(Page images and extracted text)
┄┄┄┄┄┄┄┄┄┄┄┄┄┄┄┄┄┄┄┄

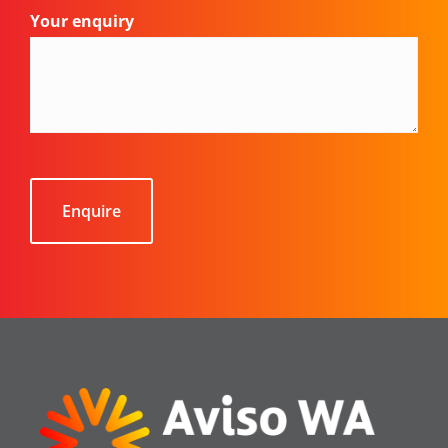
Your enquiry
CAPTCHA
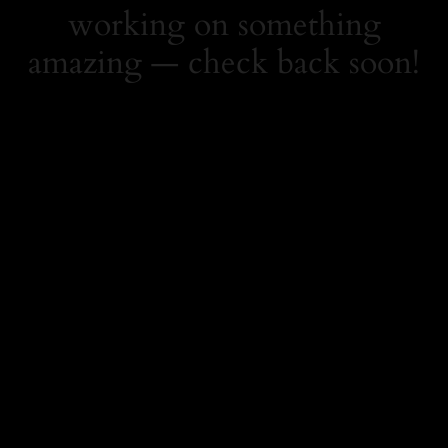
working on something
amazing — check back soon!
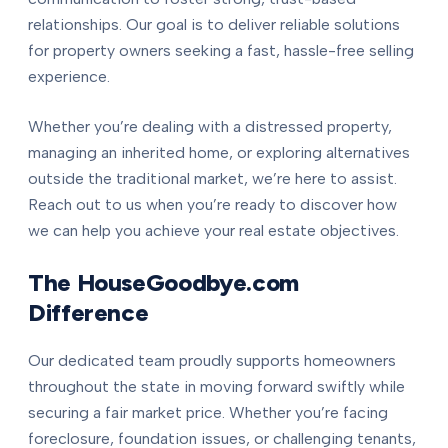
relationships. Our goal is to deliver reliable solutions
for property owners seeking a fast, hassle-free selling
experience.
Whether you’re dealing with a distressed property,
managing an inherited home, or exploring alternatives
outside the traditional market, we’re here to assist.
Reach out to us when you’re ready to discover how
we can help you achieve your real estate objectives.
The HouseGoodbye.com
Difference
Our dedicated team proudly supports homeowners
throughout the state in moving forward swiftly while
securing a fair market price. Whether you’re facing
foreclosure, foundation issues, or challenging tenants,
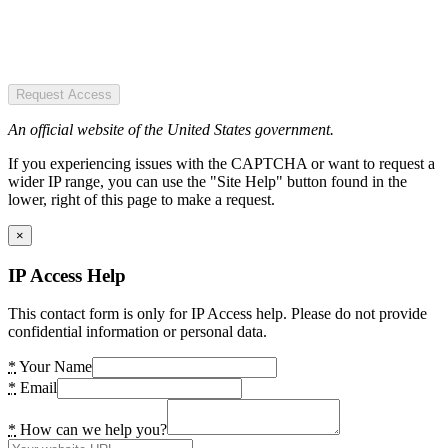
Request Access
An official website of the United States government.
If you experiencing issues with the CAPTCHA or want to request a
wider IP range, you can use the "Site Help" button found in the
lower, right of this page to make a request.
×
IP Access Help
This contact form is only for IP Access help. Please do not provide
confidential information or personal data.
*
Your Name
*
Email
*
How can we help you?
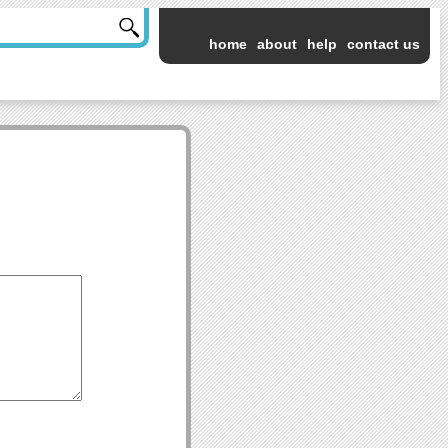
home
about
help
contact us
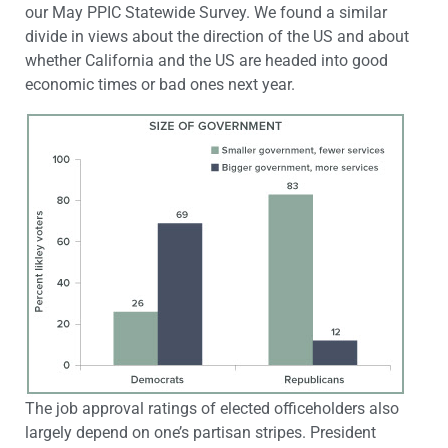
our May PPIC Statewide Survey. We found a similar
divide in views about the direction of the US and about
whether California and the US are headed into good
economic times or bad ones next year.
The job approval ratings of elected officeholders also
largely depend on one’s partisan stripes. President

┄┄┄┄┄┄┄┄┄┄┄┄┄┄┄┄┄┄┄┄

Your task is to find every line above containing the word "market" and copy it.

YOUR SOLUTION.
outside the traditional market, we’re here to assist.
securing a fair market price. Whether you’re facing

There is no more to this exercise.